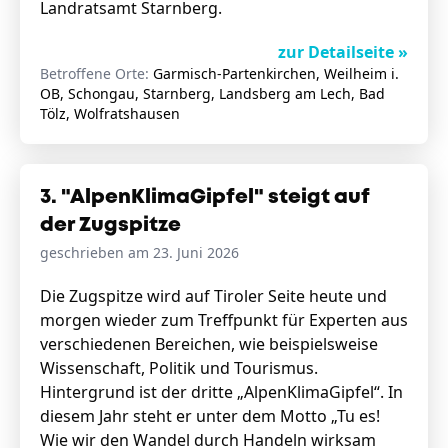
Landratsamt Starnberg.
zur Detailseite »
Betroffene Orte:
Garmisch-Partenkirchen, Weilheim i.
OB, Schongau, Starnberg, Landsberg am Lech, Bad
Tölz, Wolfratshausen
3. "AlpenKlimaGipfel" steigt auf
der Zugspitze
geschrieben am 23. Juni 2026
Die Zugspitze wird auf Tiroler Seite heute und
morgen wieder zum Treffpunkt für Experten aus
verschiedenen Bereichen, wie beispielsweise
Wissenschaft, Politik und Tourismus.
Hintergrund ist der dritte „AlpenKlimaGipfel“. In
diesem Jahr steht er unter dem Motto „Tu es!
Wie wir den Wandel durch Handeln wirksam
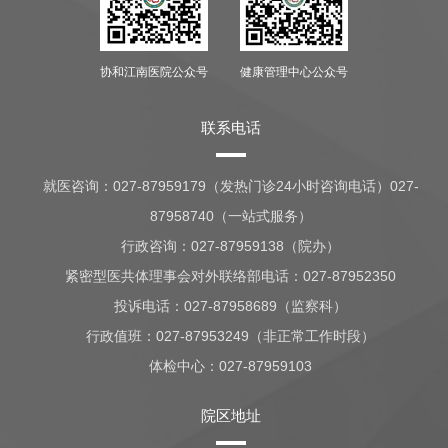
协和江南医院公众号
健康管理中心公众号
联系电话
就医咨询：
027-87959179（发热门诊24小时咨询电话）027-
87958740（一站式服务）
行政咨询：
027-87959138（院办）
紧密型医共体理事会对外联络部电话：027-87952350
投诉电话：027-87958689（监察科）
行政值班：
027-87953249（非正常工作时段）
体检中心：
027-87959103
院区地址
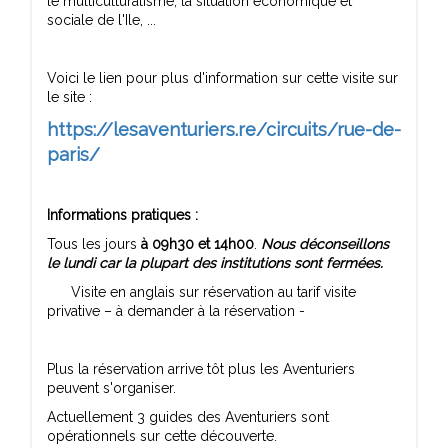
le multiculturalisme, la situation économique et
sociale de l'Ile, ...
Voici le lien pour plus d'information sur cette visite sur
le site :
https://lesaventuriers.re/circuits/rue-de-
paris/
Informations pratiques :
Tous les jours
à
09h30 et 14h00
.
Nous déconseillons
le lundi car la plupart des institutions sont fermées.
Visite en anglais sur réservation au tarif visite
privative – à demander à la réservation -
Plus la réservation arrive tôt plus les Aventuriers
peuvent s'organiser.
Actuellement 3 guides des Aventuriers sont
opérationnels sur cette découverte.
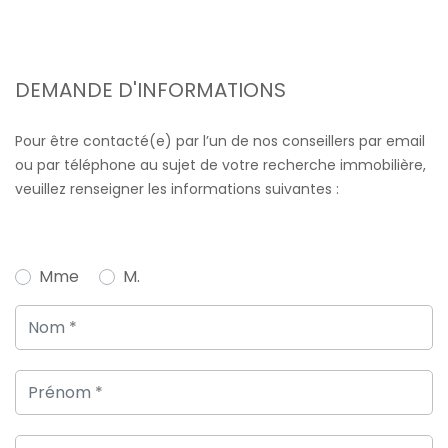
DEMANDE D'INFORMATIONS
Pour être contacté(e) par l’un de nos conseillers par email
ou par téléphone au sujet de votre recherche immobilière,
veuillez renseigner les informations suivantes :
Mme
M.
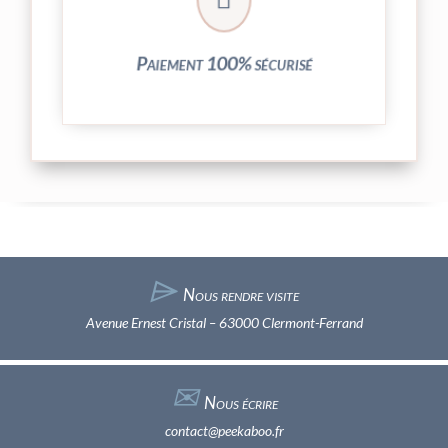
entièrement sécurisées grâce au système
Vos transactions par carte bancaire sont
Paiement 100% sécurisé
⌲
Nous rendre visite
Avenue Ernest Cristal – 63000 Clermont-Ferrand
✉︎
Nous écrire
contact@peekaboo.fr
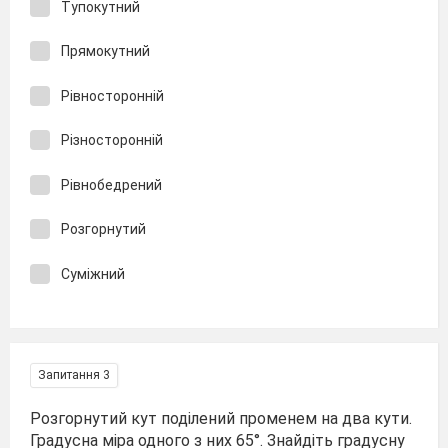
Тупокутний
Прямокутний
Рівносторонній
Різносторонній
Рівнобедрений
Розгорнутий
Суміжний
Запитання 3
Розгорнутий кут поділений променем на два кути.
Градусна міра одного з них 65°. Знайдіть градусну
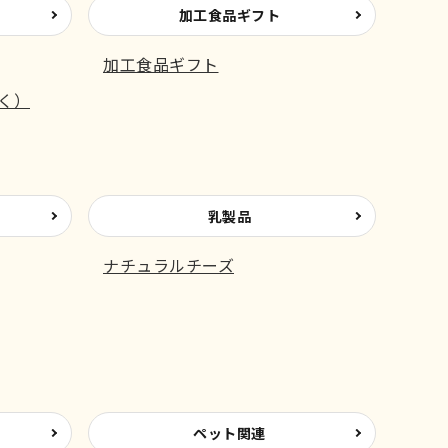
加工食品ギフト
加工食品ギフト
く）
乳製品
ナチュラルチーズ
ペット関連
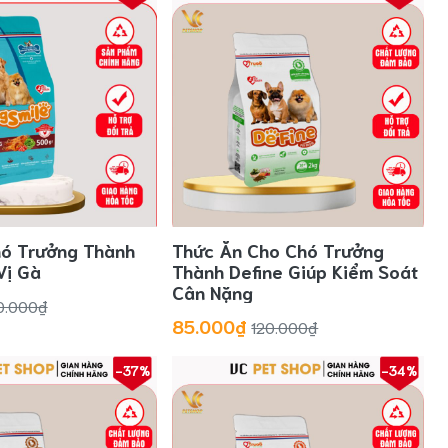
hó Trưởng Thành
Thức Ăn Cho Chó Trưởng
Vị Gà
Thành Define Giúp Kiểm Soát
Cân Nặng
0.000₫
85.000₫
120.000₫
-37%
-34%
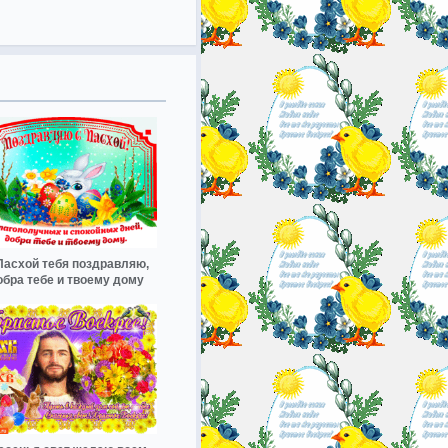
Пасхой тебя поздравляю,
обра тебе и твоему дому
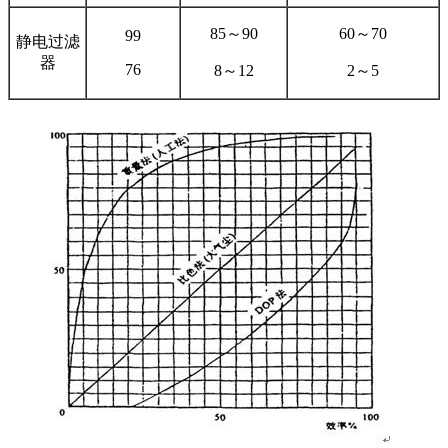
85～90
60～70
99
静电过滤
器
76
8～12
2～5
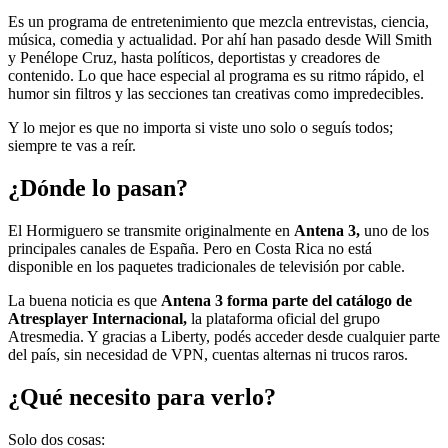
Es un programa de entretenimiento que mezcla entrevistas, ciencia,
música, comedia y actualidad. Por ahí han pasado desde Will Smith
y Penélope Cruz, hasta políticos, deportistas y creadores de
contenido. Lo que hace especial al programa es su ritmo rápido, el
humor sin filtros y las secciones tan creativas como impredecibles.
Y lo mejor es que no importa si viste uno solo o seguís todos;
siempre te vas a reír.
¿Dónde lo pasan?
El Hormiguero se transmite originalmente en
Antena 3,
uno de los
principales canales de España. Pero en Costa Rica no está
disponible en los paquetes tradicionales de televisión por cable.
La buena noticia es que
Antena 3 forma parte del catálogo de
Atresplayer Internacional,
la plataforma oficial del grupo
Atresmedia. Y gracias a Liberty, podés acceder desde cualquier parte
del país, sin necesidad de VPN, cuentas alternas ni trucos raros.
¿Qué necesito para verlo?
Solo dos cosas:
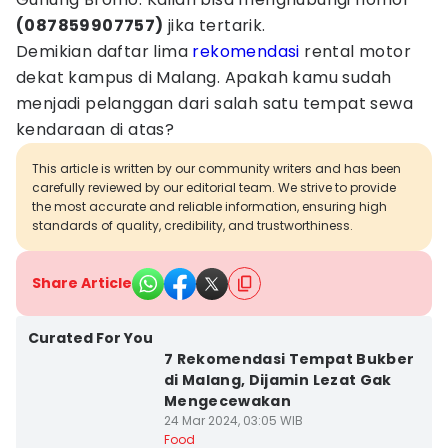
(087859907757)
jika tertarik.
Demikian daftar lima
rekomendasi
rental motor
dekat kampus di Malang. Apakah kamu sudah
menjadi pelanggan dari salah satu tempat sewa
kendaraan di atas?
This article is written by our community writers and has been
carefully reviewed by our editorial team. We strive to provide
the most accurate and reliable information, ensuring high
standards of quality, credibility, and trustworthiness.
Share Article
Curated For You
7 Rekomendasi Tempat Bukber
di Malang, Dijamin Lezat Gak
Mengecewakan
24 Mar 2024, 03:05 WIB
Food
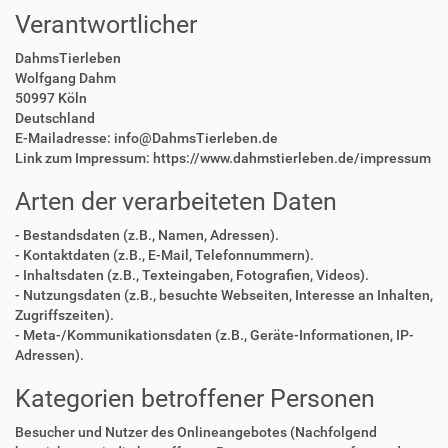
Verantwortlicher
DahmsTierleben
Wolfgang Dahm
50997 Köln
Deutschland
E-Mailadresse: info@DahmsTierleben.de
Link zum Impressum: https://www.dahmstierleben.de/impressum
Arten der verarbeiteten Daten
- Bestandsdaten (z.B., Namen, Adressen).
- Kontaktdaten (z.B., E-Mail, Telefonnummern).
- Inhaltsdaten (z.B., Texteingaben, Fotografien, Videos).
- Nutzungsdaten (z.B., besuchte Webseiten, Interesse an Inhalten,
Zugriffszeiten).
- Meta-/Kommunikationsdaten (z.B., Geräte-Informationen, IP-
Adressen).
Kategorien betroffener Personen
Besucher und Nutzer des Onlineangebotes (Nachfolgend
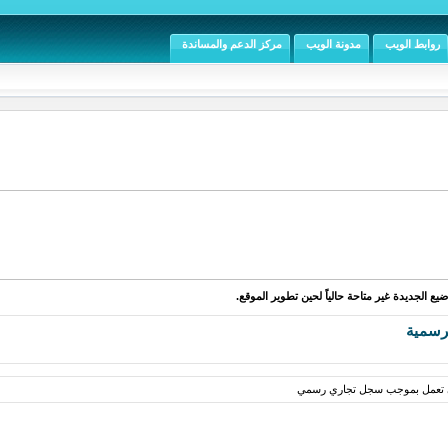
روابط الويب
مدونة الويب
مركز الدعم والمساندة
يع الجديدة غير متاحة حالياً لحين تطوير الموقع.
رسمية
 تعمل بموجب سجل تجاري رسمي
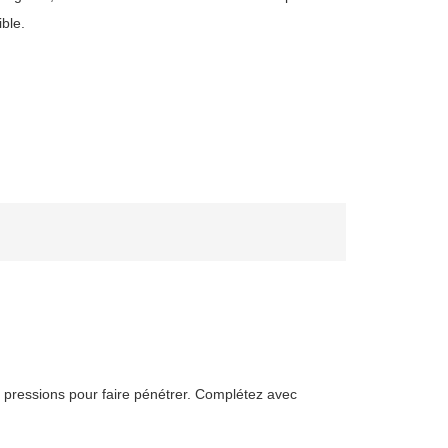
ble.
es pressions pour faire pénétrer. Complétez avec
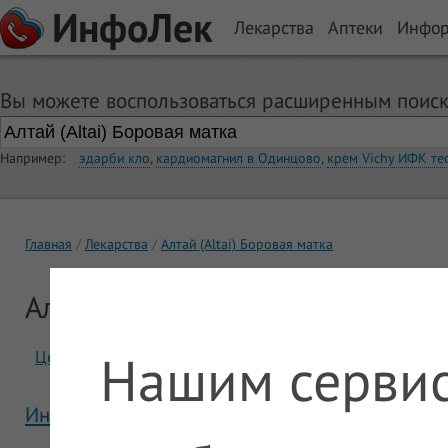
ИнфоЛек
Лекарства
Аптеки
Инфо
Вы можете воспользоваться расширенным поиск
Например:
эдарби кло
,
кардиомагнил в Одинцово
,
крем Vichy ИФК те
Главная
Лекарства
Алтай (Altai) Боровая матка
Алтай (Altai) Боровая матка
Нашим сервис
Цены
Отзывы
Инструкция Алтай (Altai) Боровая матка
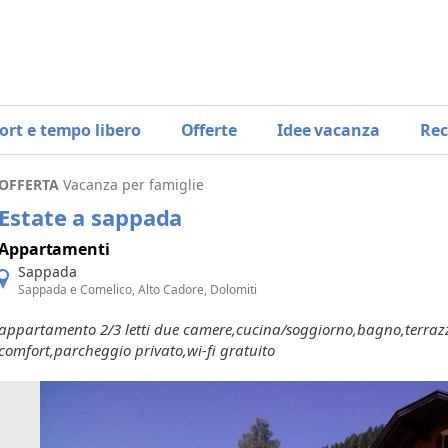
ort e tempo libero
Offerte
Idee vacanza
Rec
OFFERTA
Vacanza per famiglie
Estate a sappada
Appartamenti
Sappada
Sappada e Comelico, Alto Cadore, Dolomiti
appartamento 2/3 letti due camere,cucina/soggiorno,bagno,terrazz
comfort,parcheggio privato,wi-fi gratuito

(PROBLEM REQUIREMENTS)
The entries above should be reproduced exactly, without their pictures.

(WRITTEN ANSWER)
Landratsamt Starnberg.
zur Detailseite »
Betroffene Orte:
Garmisch-Partenkirchen, Weilheim i.
OB, Schongau, Starnberg, Landsberg am Lech, Bad
Tölz, Wolfratshausen
3. "AlpenKlimaGipfel" steigt auf
der Zugspitze
geschrieben am 23. Juni 2026
Die Zugspitze wird auf Tiroler Seite heute und
morgen wieder zum Treffpunkt für Experten aus
verschiedenen Bereichen, wie beispielsweise
Wissenschaft, Politik und Tourismus.
Hintergrund ist der dritte „AlpenKlimaGipfel“. In
diesem Jahr steht er unter dem Motto „Tu es!
Wie wir den Wandel durch Handeln wirksam
协和江南医院公众号
健康管理中心公众号
联系电话
就医咨询：
027-87959179（发热门诊24小时咨询电话）027-
87958740（一站式服务）
行政咨询：
027-87959138（院办）
紧密型医共体理事会对外联络部电话：027-87952350
投诉电话：027-87958689（监察科）
行政值班：
027-87953249（非正常工作时段）
体检中心：
027-87959103
院区地址
le multiculturalisme, la situation économique et
sociale de l'Ile, ...
Voici le lien pour plus d'information sur cette visite sur
le site :
https://lesaventuriers.re/circuits/rue-de-
paris/
Informations pratiques :
Tous les jours
à
09h30 et 14h00
.
Nous déconseillons
le lundi car la plupart des institutions sont fermées.
Visite en anglais sur réservation au tarif visite
privative – à demander à la réservation -
Plus la réservation arrive tôt plus les Aventuriers
peuvent s'organiser.
Actuellement 3 guides des Aventuriers sont
opérationnels sur cette découverte.
DEMANDE D'INFORMATIONS
Pour être contacté(e) par l’un de nos conseillers par email
ou par téléphone au sujet de votre recherche immobilière,
veuillez renseigner les informations suivantes :
Mme
M.
entièrement sécurisées grâce au système
Vos transactions par carte bancaire sont
Paiement 100% sécurisé
⌲
Nous rendre visite
Avenue Ernest Cristal – 63000 Clermont-Ferrand
✉︎
Nous écrire
contact@peekaboo.fr
Тупокутний
Прямокутний
Рівносторонній
Різносторонній
Рівнобедрений
Розгорнутий
Суміжний
Запитання 3
Розгорнутий кут поділений променем на два кути.
Градусна міра одного з них 65°. Знайдіть градусну
加工食品ギフト
加工食品ギフト
く）
乳製品
ナチュラルチーズ
ペット関連
hó Trưởng Thành
Thức Ăn Cho Chó Trưởng
Vị Gà
Thành Define Giúp Kiểm Soát
Cân Nặng
0.000₫
85.000₫
120.000₫
-37%
-34%
Пасхой тебя поздравляю,
обра тебе и твоему дому
85～90
60～70
99
静电过滤
器
76
8～12
2～5
Es un programa de entretenimiento que mezcla entrevistas, ciencia,
música, comedia y actualidad. Por ahí han pasado desde Will Smith
y Penélope Cruz, hasta políticos, deportistas y creadores de
contenido. Lo que hace especial al programa es su ritmo rápido, el
humor sin filtros y las secciones tan creativas como impredecibles.
Y lo mejor es que no importa si viste uno solo o seguís todos;
siempre te vas a reír.
¿Dónde lo pasan?
El Hormiguero se transmite originalmente en
Antena 3,
uno de los
principales canales de España. Pero en Costa Rica no está
disponible en los paquetes tradicionales de televisión por cable.
La buena noticia es que
Antena 3 forma parte del catálogo de
Atresplayer Internacional,
la plataforma oficial del grupo
Atresmedia. Y gracias a Liberty, podés acceder desde cualquier parte
del país, sin necesidad de VPN, cuentas alternas ni trucos raros.
¿Qué necesito para verlo?
Solo dos cosas:
(087859907757)
jika tertarik.
Demikian daftar lima
rekomendasi
rental motor
dekat kampus di Malang. Apakah kamu sudah
menjadi pelanggan dari salah satu tempat sewa
kendaraan di atas?
This article is written by our community writers and has been
carefully reviewed by our editorial team. We strive to provide
the most accurate and reliable information, ensuring high
standards of quality, credibility, and trustworthiness.
Share Article
Curated For You
7 Rekomendasi Tempat Bukber
di Malang, Dijamin Lezat Gak
Mengecewakan
24 Mar 2024, 03:05 WIB
Food
Verantwortlicher
DahmsTierleben
Wolfgang Dahm
50997 Köln
Deutschland
E-Mailadresse: info@DahmsTierleben.de
Link zum Impressum: https://www.dahmstierleben.de/impressum
Arten der verarbeiteten Daten
- Bestandsdaten (z.B., Namen, Adressen).
- Kontaktdaten (z.B., E-Mail, Telefonnummern).
- Inhaltsdaten (z.B., Texteingaben, Fotografien, Videos).
- Nutzungsdaten (z.B., besuchte Webseiten, Interesse an Inhalten,
Zugriffszeiten).
- Meta-/Kommunikationsdaten (z.B., Geräte-Informationen, IP-
Adressen).
Kategorien betroffener Personen
Besucher und Nutzer des Onlineangebotes (Nachfolgend
روابط الويب
مدونة الويب
مركز الدعم والمساندة
يع الجديدة غير متاحة حالياً لحين تطوير الموقع.
رسمية
 تعمل بموجب سجل تجاري رسمي
ble.
es pressions pour faire pénétrer. Complétez avec
ИнфоЛек
Лекарства
Аптеки
Инфо
Вы можете воспользоваться расширенным поиск
Например:
эдарби кло
,
кардиомагнил в Одинцово
,
крем Vichy ИФК те
Главная
Лекарства
Алтай (Altai) Боровая матка
Алтай (Altai) Боровая матка
Нашим сервис
Цены
Отзывы
Инструкция Алтай (Altai) Боровая матка
ort e tempo libero
Offerte
Idee vacanza
Rec
OFFERTA
Vacanza per famiglie
Estate a sappada
Appartamenti
Sappada
Sappada e Comelico, Alto Cadore, Dolomiti
appartamento 2/3 letti due camere,cucina/soggiorno,bagno,terrazz
comfort,parcheggio privato,wi-fi gratuito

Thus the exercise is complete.